Kafka Cluster with Docker Compose Part 2

Posted by muzir on November 10, 2019 · 10 mins read

We introduce to run and test kafka cluster in local in the first part of the Kafka Cluster series. In this post we will take a bit closer to how to use the Kafka Cluster as a middleware between different applications. Basically we will have a project which produce a message and in another project consume the message and save to database.

Introduction

Currently we have two projects as consumer and producer. These two projects communicating via Kafka. Producer produce ProductChange message and publish it to Product.change topic. Consumer listen same topic check with product name if it hasn’t saved before then save it to product table. In current configuration we have one producer and 2 consumers. When we will create Product.change topic, we will create it with --replication-factor 3 and --partitions as 3. So the topic will be replicated in 3 kafka brokers. And in each broker it will has 3 partitions.

Configuration

We have 3 docker-compose.yaml files. One of them for kafka cluster, another one is for producer and last one for consumer. Kafka cluster docker-compose.yaml is same with the previous post so if you want to check it in detail check the previous post in the first part of the Kafka Cluster series .

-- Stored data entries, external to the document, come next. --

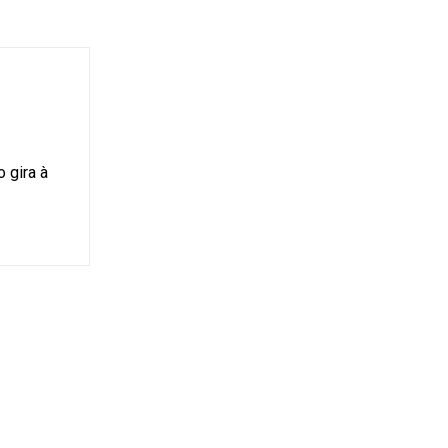
 gira à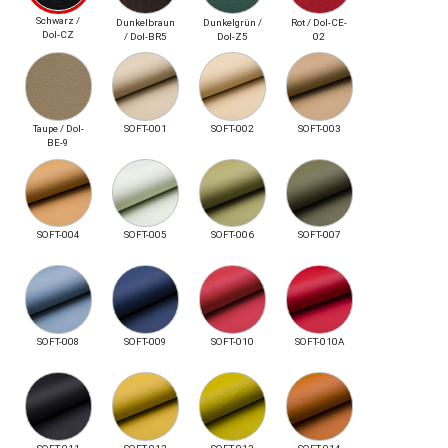
Schwarz /
Dunkelbraun
Dunkelgrün /
Rot / Dol-CE-
Dol-CZ
/ Dol-BR5
Dol-Z5
02
Taupe / Dol-
SOFT-001
SOFT-002
SOFT-003
BE-9
SOFT-004
SOFT-005
SOFT-006
SOFT-007
SOFT-008
SOFT-009
SOFT-010
SOFT-010A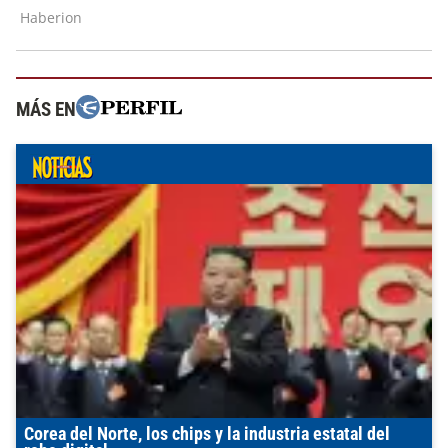
MÁS EN
Corea del Norte, los chips y la industria estatal del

Producer Docker Compose Configuration

Basically producer has service configuration and networks configuration. In service configuration point out project main folder with build so docker engine know where to find the project folder when it wants to build the image. ports, application serves in this port and in environment define the environment variables which will be used inside producer project. In networks instead of use the default docker network we explicitly define the network name. Because we want that all docker-compose.yamls which will be used in consumer and producer should be in same network. If you run consumer, producer and kafka cluster via same docker-compose.yaml we don’t need to define network they will all use same network. But in our case we have to define the network name in each docker-compose.yaml file.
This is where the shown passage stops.